Tifenn Vital nous présente Olivier Courthiade, un incontournable de l’attelage bovin en France.

« Les notes du piano s’échappent par la fenêtre, accompagnées des odeurs de cuisines où quelques plats du monde mijotent doucement. Dans la cour, le tombereau est prêt à accueillir le fumier, qui, chaque jour, est monté sur les pentes de cette ferme traditionnelle montagnarde, afin de fumer quelques parcelles.

Photo Alice Trainel

Dans les écuries, deux magnifiques mules des Pyrénées savourent un foin vert et fleuri en compagnie de quelques autres équidés au débourrage… Bienvenue à l’ « école des mulets »!

Devant l’étable, deux jeunes bœufs suisses se font coiffer de leur joug, puis dans la danse d’un savoir-faire passionné, les mains se saisissent des juilles, liant avec dextérité Opus et Sancti… Sans doute s’en iront-ils pour quelques travaux de débardage ou de fenaison en fonction de la saison.


A « Méras » on croise toujours mûles, bœufs et chevaux au travail dans la vie quotidienne. En ce moment, les bœufs sont suisses et une autre paire de gascons est en cours de dressage.
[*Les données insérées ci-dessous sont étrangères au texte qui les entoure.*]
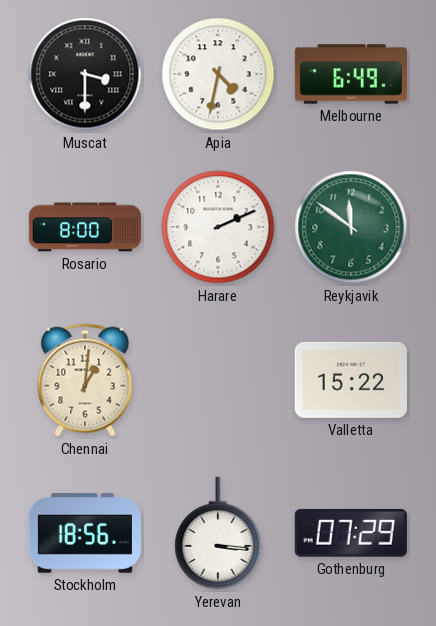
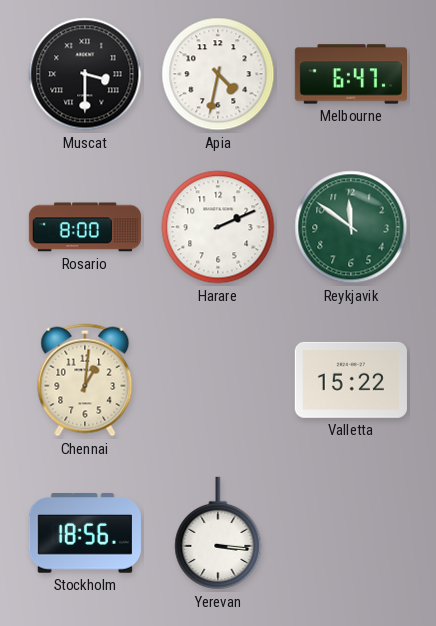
Melbourne: 6:49 -> 6:47
Gothenburg: 07:29 -> none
Installé depuis 1977 au cœur du département dans la haute vallée de l’Arize, Olivier, par ailleurs, enseignant d’équitation et d’attelage, cultive les 30 hectares de sa ferme uniquement avec des bœufs, chevaux et mulets. Il y forme bon nombre de stagiaires, demandeurs de savoirs liés à la traction animale.

Mais « Méras » c’est aussi chambres et table d’hôte où chaque soir, tous se réunissent, bercés par les histoires d’Hommes, d’animaux et de montagne, qu’offre Olivier au détour d’un air de piano… »

Contact : Olivier Courthiade « l’école des mulets », ferme de Méras, 09240 Nescus

0561645066 (avant 9h et apres 19h)

 

Photo Alice Trainel

Philippe Kuhlmann, Soultzeren (68)


Philippe Kuhlmann, éleveur, dresseur, et utilisateur de bovins, nous présente lui-même son parcours.

«Adolescent, j’ai vu des anciens travailler avec des bœufs vosgiens, et cela m’a fasciné  !

Après avoir démissionné de l’ONF, j’ai repris une ferme laitière en vente directe en montagne vosgienne à 21 ans  ! Travaillant avec un tracteur au début (1981), j’ai dressé mon taureau de reproduction pour de menus travaux, puis je l’ai utilisé de plus en plus, puis dressé d’autres, puis des paires de bœufs…

En 1985 je me suis séparé de mon tracteur et faisais alors le foin entièrement avec les bœufs attelés.

Pour des raisons familiales, j’ai arrêté ma ferme en 1994 pour débarder sur le plateau de Millevaches avec des bœufs et des taureaux vosgiens, 35000 stères de bois en 6 ans.

Depuis 2001, salarié-animateur à l’Ecomusée d’Alsace, je dressais les bœufs et faisais les animations attelage et transformation du lait.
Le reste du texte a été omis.